Contributors shouldn't feel the need to follow my convention here (I'm probably not even that consistent with it myself).
- Prefer C to assembly, except for extremely minor edits.
- Use the decomp headers over the GBAFE-CLib headers (the latter is only
vendored in to allow building against some vendored dependencies,
particularly Expanded Modular Save). Don't
#include gbafe.h
even though such a file exists in the decomp headers, because it conflicts with the same file in CLib. - Two-space soft tabs and
camelCase
names (with the first letter lowercased). It's a bit unfortunate that this conflicts with the standard used by the decomp (which usesFirstLetterCaps
instead), but this has a stealth benefit of immediately marking which functions are overriding some vanilla functionality. type *pointer
overtype* pointer
.- Avoid using
#incext
and#inctext
wherever possible. These should pretty much always be replaced by invoking the relevant tool in the makefile.
- Alt route autoleveling
- This is related to the general exp display bug. The game uses the in-game autolevel function to make specific characters stronger at join-time in routes when they arrive later. This function checks the same level cap function that we hijack for archipelago, meaning that they can be given "overcap" exp without leveling if it would put them over the level cap. This most commonly occurs with Duessel on Eirika's route.

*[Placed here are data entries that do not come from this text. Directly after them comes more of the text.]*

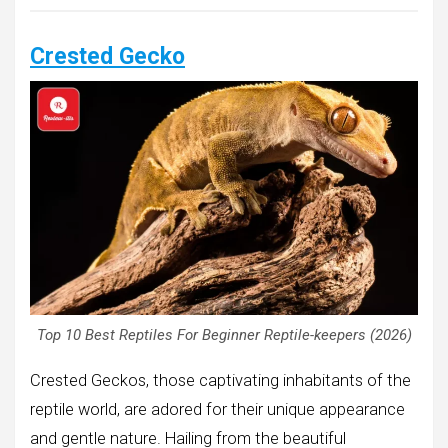
Crested Gecko
Top 10 Best Reptiles For Beginner Reptile-keepers (2026)
Crested Geckos, those captivating inhabitants of the
reptile world, are adored for their unique appearance
and gentle nature. Hailing from the beautiful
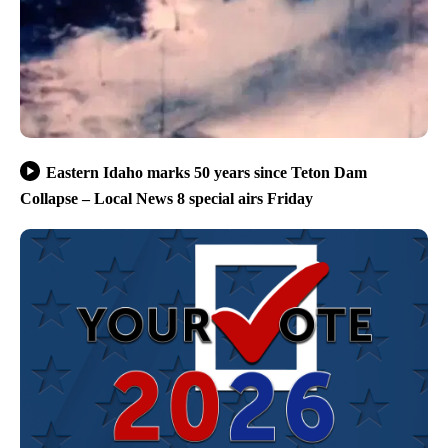
Eastern Idaho marks 50 years since Teton Dam
Collapse – Local News 8 special airs Friday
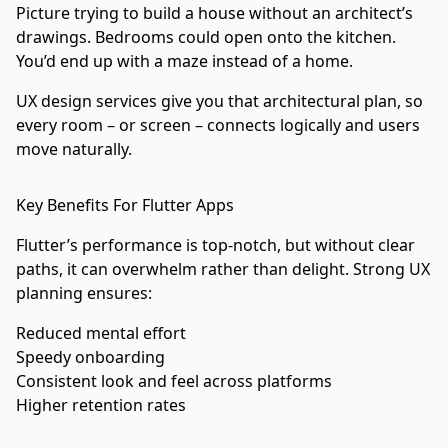
Picture trying to build a house without an architect’s
drawings. Bedrooms could open onto the kitchen.
You’d end up with a maze instead of a home.
UX design services give you that architectural plan, so
every room – or screen – connects logically and users
move naturally.
Key Benefits For Flutter Apps
Flutter’s performance is top-notch, but without clear
paths, it can overwhelm rather than delight. Strong UX
planning ensures:
Reduced mental effort
Speedy onboarding
Consistent look and feel across platforms
Higher retention rates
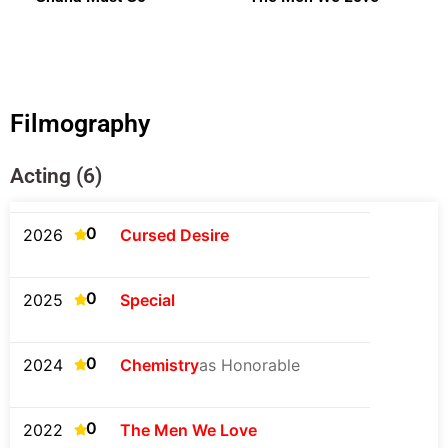
Filmography
Acting (6)
0
2026
Cursed Desire
0
2025
Special
0
2024
Chemistry
as Honorable
0
2022
The Men We Love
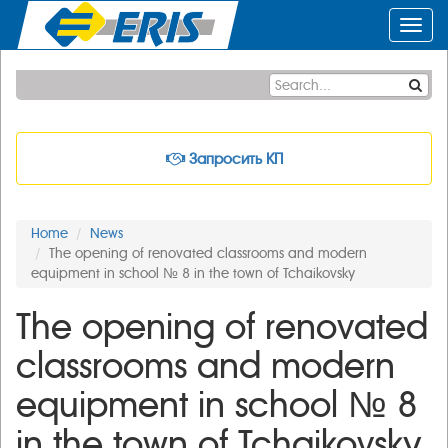
Toggl
navig
Запросить КП
Home
News
The opening of renovated classrooms and modern
equipment in school № 8 in the town of Tchaikovsky
The opening of renovated
classrooms and modern
equipment in school № 8
in the town of Tchaikovsky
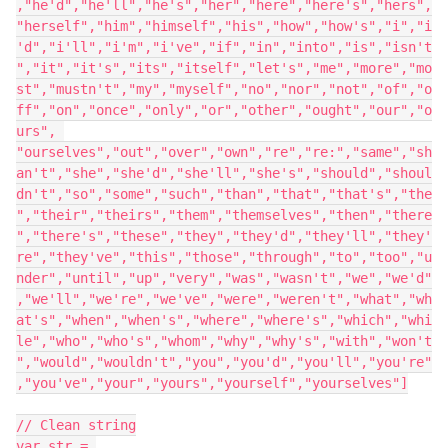
,"he'd","he'll","he's","her","here","here's","hers",
"herself","him","himself","his","how","how's","i","i
'd","i'll","i'm","i've","if","in","into","is","isn't
","it","it's","its","itself","let's","me","more","mo
st","mustn't","my","myself","no","nor","not","of","o
ff","on","once","only","or","other","ought","our","o
urs", 
"ourselves","out","over","own","re","re:","same","sh
an't","she","she'd","she'll","she's","should","shoul
dn't","so","some","such","than","that","that's","the
","their","theirs","them","themselves","then","there
","there's","these","they","they'd","they'll","they'
re","they've","this","those","through","to","too","u
nder","until","up","very","was","wasn't","we","we'd"
,"we'll","we're","we've","were","weren't","what","wh
at's","when","when's","where","where's","which","whi
le","who","who's","whom","why","why's","with","won't
","would","wouldn't","you","you'd","you'll","you're"
,"you've","your","yours","yourself","yourselves"]

// Clean string

var str =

- The easiest thing to do is probably to have an alt autolevel function that doesn't check the level cap.
- Medium priority
- Rescuedropping on invalid terrain bug
- This actually affects more than rescue-dropping -- both Warp and Rescue (the
staff) can also cause units to be placed on invalid terrain. The root cause
is that
moveCostFix
uses movement cost 31 as a sentinel value for "allow unit to walk here, but only if stuck". The routines that force-place a unit only check for 255 as invalid, so such terrain types are considered valid. The easy fix is honestly just to amend these functions to also check for 31. - Low priority; the player has to go out of their way to use this. It does enable cheesing some chapters (most notably 5x, but also Jehanna Hall), but I'm willing to accept that for now.
- Summoning
- The summon menu has specific entries for Ewan, Knoll and Lyon, with other characters not being allowed to summon. I suppose the easiest thing to do here would be to randomly assign every unit in the game one of these, but that would either require a ton of data entry/repointing, or we'd have to adjust the summoning logic to allow this.